New Dog. Who Dis?
Bringing a new dog home to your current dog(s) is exciting! While some new canine siblings may become fast friends, for others it may take some time. Dogs, just like people, have their own unique personalities that mesh with some and not so much with others. Also, like people, a good first impression can leave a lasting effect for dogs too. Consider these tips when introducing a new dog into your home and you’ll be setting both your current dog(s) and your new dog up for a successful, happy relationship.
1. Neutral Ground
When introducing dogs to one another, it’s important to choose a meeting spot that represents neutral ground for both pups. Bringing your new dog straight into your current dog’s home could cause an unnecessary boundary dispute. Stranger danger applies to pups too! Facilitating a “brief encounter” between your new dog and current dog is a great way to let the dogs get to know one another without egos getting in the way.

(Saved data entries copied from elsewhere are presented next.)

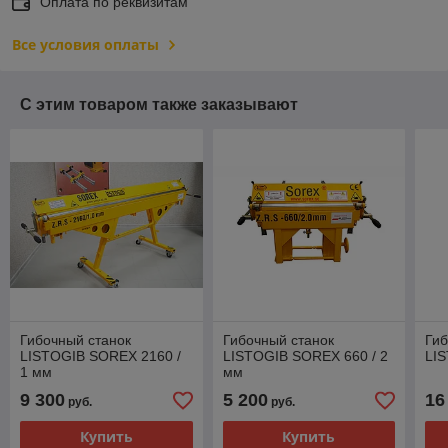
Оплата по реквизитам
Все условия оплаты
С этим товаром также заказывают
Гибочный станок
Гибочный станок
Ги
LISTOGIB SOREX 2160 /
LISTOGIB SOREX 660 / 2
LIS
1 мм
мм
9 300
5 200
16
руб.
руб.
Купить
Купить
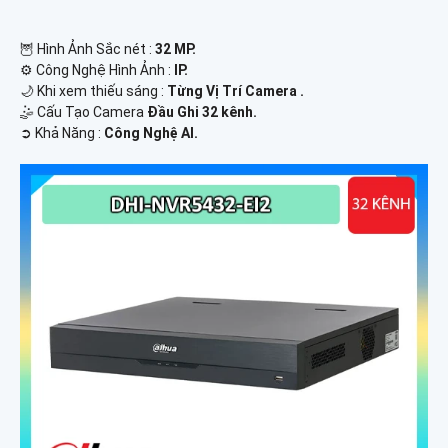
🦉 Hình Ảnh Sắc nét :
32 MP.
⚙ Công Nghệ Hình Ảnh :
IP.
🌙 Khi xem thiếu sáng :
Từng Vị Trí Camera .
🤹 Cấu Tạo Camera
Đầu Ghi 32 kênh.
️➲ Khả Năng :
Công Nghệ AI.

Ask a quarantine housemate (someone you are currently confined with and safe to be near) to walk one dog while you walk the other. Walk opposite directions on opposite sides of the street or about 20 feet apart. Let the dogs see each other but keep walking. Do another pass-by and then begin walking in the same direction, still on opposite sides of the street. Slowly, begin to join up with the other person and other dog. The goal here is to have both dogs actively walking near each other and being comfortable in each other’s company. Don’t let the dog’s fully meet until you’ve walked a few blocks or for about 5-7minutes. If you’re having trouble keeping the pups apart before it’s time to let them greet each other, it helps to keep the dogs separated by one human. It looks like this: Dog –Human–Dog—Human, all side by side walking briskly forward.

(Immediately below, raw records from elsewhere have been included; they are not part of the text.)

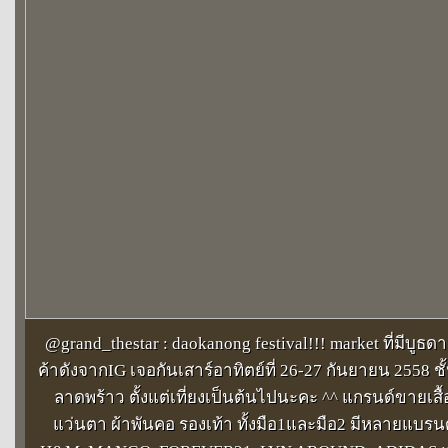
@grand_thestar : daokanong festival!!! market ที่มีบูธด
ค้าดังจากIG เจอกันเสาร์อาทิตย์ที่ 26-27 กันยายน 2558 ชั้
ลาดพร้าว ตั้งแต่เที่ยงเป็นต้นไปนะคะ ^^ แกรนด์ขายเสื
แว่นตา ผ้าพันคอ รองเท้า ทั้งมือ1และมือ2 มีหลายแบร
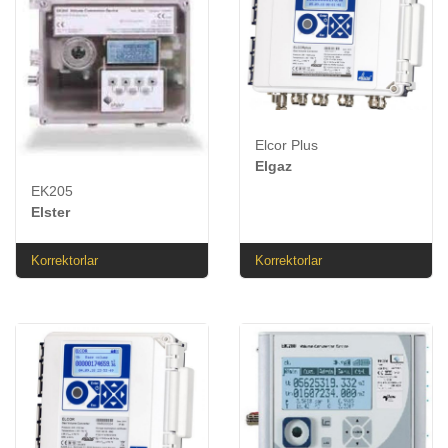
Elcor Plus
Elgaz
EK205
Elster
Korrektorlar
Korrektorlar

Once you let the pups fully meet, do your best to keep your emotions and your hands out of the situation. Dogs can feel our emotions through a leash and an anxious owner can lead to an anxious dog. Take deep breaths and just stay calm. Don’t reach in and pet either dog while they’re meeting for the first time. Petting your new dog could cause some jealously with your current dog and vice versa. If you need to give your current dog a quick pat on the head to re-assure them that’s OK but save the love fest for later. It’s also important to keep plenty of slack in the leashes of both dogs. Dogs speak volumes to each other with body language and a tight leash could stop the dogs from sending friendly signals.
2. Inside Intro
If you don’t have outside space available, you can introduce your dogs indoors too. If you have more than one dog currently living in your home, do this intro one by one. Before you start, clear toys and treats out of the area that you plan to let the dogs meet in. If your new pup grabs your current dog’s favorite toy, that could cause some friction. Leash your current dog and your new dog and let the dogs meet in as open a space as you can provide. Remember to keep your emotions in check and give the dogs slack in the lead so they can get to know each other naturally using their own body language. A quick study on dog body language before introducing your pets is a great way to be prepared to actively analyze the play time. Check out our article Dog Speak and you will be ready to catch any negative warning signs and reward any positive signs of play.

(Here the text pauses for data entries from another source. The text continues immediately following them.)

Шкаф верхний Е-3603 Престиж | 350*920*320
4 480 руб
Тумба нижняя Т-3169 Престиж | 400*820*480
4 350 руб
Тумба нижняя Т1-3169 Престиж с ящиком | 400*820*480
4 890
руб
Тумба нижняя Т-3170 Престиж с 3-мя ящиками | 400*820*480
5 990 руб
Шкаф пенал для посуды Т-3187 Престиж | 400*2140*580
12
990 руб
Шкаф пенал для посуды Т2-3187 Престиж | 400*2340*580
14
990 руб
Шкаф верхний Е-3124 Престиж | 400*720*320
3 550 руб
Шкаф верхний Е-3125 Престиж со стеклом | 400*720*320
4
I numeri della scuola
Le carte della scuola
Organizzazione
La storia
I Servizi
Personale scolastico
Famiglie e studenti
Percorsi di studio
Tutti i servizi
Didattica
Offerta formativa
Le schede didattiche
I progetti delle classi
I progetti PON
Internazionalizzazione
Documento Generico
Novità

Allow your dogs to establish their own pecking order via play and if you have a dog that resource guards toys or food, feed them in separate rooms and separate them when playing with favorite toys. And don’t stress your dog by giving his/her favorite toy to the new dog. Allow each dog their own space and items. Like people, not all dogs feel love at first sight with other dogs. It may take some time for your new and current dog to strengthen their bond. That’s ok! Do your part by letting the dogs get to know each other at their own pace and doing your best to show them equal affection.
Change Your Tone
When rewarding or correcting your dog, your tone of voice matters. Use a higher pitched, happier tone to reward and a deeper more serious tone to correct. Even if your dog doesn't yet understand the command you're giving, they will understand your tone of voice.